Collected data
┌──

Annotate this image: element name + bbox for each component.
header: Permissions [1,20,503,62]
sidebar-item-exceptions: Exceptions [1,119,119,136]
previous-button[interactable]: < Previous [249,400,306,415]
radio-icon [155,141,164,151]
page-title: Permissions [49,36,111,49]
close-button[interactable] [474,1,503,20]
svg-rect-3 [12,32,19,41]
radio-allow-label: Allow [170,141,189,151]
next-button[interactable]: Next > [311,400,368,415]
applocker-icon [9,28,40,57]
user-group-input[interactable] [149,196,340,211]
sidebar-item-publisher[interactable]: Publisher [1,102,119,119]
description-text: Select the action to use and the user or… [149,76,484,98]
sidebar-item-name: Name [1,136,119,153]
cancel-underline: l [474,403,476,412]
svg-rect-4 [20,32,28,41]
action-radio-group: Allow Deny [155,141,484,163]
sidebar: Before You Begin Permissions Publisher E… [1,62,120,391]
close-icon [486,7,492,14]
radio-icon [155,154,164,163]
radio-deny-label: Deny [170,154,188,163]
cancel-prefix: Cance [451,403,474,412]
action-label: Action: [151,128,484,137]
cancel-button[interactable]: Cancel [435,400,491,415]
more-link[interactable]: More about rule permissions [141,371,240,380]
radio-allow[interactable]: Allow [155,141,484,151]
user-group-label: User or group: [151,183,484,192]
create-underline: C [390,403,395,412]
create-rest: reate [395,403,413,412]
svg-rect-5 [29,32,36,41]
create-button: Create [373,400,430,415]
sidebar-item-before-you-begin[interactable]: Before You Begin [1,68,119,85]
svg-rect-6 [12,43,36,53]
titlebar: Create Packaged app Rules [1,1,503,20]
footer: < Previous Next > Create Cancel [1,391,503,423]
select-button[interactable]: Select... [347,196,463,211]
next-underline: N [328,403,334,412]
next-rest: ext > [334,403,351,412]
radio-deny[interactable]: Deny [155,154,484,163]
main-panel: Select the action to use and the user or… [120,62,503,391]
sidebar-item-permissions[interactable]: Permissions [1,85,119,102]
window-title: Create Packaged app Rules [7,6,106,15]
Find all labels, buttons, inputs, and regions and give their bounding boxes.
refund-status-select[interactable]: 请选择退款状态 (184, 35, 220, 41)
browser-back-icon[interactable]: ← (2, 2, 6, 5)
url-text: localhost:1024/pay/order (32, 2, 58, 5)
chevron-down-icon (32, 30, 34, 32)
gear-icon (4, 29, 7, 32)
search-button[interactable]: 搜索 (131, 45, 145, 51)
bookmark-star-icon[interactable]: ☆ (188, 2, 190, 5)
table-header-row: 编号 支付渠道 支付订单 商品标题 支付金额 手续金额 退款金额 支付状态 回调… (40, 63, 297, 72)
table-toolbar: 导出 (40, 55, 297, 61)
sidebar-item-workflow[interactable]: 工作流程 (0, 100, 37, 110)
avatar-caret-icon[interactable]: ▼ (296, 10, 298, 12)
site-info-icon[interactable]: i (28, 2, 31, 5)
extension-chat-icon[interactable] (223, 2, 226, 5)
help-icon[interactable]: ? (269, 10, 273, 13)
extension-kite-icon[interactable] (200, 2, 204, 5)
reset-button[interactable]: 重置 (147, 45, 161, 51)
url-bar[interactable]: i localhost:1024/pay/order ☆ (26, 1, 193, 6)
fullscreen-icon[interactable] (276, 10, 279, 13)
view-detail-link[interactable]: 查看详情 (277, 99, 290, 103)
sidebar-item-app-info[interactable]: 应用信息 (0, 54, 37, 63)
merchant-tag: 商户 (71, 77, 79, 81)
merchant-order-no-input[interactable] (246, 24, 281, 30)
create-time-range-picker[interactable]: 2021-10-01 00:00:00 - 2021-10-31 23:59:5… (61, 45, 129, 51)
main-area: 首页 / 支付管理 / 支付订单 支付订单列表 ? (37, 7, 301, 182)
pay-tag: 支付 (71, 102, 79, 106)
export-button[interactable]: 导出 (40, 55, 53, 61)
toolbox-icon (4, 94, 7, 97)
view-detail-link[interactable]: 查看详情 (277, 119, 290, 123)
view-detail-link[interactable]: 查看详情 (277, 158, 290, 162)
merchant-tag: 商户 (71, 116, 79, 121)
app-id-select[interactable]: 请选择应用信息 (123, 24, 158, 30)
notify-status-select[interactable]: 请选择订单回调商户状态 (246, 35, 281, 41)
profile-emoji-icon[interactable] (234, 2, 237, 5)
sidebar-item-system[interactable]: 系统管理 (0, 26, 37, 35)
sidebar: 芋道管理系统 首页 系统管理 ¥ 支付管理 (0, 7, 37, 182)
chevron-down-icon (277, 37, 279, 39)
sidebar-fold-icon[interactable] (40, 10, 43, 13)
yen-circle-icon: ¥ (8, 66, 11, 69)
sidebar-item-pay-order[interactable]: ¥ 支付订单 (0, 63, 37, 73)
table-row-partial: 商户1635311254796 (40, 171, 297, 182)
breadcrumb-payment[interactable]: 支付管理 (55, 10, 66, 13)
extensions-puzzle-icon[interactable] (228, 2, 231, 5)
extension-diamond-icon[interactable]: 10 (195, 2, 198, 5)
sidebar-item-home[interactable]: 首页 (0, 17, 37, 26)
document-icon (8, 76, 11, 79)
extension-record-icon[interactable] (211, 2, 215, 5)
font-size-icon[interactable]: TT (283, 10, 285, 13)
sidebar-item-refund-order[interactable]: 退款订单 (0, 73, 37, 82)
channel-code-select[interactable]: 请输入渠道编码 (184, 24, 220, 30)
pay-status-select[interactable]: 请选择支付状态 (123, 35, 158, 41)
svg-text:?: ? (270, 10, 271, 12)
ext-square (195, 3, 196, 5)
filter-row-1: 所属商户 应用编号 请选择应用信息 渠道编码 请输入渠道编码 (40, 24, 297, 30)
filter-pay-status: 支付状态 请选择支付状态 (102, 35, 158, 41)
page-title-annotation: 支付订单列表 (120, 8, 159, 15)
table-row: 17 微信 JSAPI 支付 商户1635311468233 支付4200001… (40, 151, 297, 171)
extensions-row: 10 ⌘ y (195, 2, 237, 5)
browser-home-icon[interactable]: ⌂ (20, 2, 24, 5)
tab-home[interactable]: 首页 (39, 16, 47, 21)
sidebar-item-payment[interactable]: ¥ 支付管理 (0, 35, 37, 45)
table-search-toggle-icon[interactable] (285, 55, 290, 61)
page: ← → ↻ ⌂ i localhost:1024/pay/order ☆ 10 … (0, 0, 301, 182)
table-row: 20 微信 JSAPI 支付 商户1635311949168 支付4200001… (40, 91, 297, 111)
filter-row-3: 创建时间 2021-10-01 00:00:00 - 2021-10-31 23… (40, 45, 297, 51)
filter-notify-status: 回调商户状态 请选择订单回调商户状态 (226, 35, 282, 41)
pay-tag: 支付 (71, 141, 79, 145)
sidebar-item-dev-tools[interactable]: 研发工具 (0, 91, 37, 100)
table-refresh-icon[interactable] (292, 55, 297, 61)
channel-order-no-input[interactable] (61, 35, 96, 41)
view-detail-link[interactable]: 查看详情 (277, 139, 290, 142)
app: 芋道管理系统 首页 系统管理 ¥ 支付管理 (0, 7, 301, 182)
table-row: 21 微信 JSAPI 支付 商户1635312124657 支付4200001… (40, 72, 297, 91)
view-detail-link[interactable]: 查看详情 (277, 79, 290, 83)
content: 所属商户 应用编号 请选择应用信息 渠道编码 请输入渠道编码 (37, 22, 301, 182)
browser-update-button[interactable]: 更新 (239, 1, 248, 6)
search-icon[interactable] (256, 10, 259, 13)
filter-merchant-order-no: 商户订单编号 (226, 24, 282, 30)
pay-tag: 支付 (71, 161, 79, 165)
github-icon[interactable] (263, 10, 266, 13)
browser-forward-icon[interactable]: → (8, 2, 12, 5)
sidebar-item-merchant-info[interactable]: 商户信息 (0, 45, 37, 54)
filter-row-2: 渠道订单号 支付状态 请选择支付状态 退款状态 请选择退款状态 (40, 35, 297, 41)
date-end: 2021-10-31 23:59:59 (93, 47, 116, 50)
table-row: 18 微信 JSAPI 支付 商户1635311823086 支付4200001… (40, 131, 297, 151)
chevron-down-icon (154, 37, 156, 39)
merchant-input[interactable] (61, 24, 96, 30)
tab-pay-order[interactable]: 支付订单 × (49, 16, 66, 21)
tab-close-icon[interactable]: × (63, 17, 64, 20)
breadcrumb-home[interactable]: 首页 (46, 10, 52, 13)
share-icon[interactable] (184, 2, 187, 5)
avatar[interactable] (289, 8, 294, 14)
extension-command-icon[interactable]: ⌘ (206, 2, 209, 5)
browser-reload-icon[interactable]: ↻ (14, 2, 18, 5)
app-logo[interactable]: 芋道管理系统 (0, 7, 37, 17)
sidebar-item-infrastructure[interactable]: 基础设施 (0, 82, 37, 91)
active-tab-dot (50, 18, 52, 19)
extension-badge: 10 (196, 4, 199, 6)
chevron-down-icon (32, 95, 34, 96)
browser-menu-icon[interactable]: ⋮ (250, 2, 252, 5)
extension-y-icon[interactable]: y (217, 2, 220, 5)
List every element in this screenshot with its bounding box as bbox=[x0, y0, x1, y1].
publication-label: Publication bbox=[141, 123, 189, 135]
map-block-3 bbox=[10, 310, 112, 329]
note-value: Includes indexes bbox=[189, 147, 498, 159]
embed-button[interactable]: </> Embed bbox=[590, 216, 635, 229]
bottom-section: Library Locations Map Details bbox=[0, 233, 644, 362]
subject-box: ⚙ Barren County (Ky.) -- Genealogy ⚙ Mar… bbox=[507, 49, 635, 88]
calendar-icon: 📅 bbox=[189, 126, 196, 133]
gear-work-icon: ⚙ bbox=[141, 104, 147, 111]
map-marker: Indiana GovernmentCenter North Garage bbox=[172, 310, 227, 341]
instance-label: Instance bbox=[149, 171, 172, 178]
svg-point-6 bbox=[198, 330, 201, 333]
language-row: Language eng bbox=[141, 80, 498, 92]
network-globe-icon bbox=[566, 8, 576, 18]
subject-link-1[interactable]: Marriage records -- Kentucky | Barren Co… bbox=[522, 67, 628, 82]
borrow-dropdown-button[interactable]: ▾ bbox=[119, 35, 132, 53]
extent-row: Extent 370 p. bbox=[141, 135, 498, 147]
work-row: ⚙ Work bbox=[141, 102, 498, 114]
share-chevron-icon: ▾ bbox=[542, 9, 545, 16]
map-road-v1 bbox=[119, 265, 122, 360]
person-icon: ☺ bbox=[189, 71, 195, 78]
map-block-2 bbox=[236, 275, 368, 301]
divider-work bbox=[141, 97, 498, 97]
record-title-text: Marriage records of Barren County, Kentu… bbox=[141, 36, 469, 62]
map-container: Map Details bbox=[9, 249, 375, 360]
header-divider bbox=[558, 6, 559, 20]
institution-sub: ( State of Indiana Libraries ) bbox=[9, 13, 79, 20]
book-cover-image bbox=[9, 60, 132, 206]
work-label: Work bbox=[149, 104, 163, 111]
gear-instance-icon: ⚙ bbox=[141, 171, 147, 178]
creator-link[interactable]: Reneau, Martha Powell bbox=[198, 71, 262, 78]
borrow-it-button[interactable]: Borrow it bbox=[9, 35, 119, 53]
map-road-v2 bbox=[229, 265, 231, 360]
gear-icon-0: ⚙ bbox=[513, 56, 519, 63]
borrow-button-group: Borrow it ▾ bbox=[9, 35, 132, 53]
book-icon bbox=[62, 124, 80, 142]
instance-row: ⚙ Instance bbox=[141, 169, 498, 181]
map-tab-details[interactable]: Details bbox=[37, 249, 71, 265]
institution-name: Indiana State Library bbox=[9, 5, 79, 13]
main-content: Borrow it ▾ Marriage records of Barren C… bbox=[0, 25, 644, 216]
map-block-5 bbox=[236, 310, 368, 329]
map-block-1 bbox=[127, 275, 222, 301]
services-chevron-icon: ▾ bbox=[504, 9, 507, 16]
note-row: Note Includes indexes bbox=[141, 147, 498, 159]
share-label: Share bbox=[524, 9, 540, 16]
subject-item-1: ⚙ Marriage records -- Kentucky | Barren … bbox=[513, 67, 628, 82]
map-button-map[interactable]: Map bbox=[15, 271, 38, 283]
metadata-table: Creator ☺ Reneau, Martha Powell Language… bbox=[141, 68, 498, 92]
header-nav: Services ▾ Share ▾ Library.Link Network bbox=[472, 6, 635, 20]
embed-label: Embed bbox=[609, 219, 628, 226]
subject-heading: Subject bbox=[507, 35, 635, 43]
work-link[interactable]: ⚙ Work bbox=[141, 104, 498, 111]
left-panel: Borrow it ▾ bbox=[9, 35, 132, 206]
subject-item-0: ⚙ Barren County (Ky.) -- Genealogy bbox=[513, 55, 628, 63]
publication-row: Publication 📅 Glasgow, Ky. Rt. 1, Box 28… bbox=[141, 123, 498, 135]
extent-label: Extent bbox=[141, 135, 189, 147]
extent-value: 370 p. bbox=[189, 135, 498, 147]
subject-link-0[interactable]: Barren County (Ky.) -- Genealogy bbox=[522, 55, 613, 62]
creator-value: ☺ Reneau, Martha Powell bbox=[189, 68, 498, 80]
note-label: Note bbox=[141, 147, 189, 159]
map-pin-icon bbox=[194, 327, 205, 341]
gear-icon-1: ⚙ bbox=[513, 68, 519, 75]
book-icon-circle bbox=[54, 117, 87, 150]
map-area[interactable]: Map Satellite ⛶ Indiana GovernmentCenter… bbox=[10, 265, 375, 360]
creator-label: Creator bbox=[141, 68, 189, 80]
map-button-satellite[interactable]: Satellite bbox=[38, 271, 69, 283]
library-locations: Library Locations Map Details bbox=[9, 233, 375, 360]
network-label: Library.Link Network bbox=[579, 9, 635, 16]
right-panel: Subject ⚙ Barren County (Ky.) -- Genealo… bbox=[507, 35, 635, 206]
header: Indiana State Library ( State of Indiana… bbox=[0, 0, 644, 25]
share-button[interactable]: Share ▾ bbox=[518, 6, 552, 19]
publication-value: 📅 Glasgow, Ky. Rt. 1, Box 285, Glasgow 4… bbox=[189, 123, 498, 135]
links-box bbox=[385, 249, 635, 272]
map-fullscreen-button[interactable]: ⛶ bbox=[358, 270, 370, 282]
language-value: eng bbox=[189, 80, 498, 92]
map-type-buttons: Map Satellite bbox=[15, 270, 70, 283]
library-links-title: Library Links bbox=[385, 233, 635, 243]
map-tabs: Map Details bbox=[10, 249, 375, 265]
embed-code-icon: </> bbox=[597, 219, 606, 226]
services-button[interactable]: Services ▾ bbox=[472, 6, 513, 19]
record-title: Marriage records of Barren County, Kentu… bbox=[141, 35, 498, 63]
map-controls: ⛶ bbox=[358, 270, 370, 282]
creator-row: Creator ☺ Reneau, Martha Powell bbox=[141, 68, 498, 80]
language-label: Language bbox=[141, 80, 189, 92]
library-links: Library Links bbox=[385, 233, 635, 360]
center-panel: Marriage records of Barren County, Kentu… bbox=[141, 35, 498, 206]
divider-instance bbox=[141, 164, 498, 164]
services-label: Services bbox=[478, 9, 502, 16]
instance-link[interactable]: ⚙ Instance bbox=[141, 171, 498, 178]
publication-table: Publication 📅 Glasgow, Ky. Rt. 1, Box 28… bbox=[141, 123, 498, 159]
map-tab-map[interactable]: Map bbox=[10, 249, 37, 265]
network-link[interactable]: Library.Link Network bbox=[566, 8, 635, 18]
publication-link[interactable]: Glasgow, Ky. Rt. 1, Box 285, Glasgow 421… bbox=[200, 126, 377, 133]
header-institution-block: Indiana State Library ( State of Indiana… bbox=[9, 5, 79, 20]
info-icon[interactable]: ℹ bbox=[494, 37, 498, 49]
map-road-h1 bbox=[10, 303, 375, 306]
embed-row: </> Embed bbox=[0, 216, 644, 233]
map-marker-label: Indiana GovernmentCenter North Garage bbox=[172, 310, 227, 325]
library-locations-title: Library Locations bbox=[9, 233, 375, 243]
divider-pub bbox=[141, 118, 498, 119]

└──

- [WHAT NEEDS TO BE DONE]:
Look through the data above. Copy every line with the string "search" in it.

- [WRITTEN REPLY]:
search-button[interactable]: 搜索 (131, 45, 145, 51)
table-search-toggle-icon[interactable] (285, 55, 290, 61)
search-icon[interactable] (256, 10, 259, 13)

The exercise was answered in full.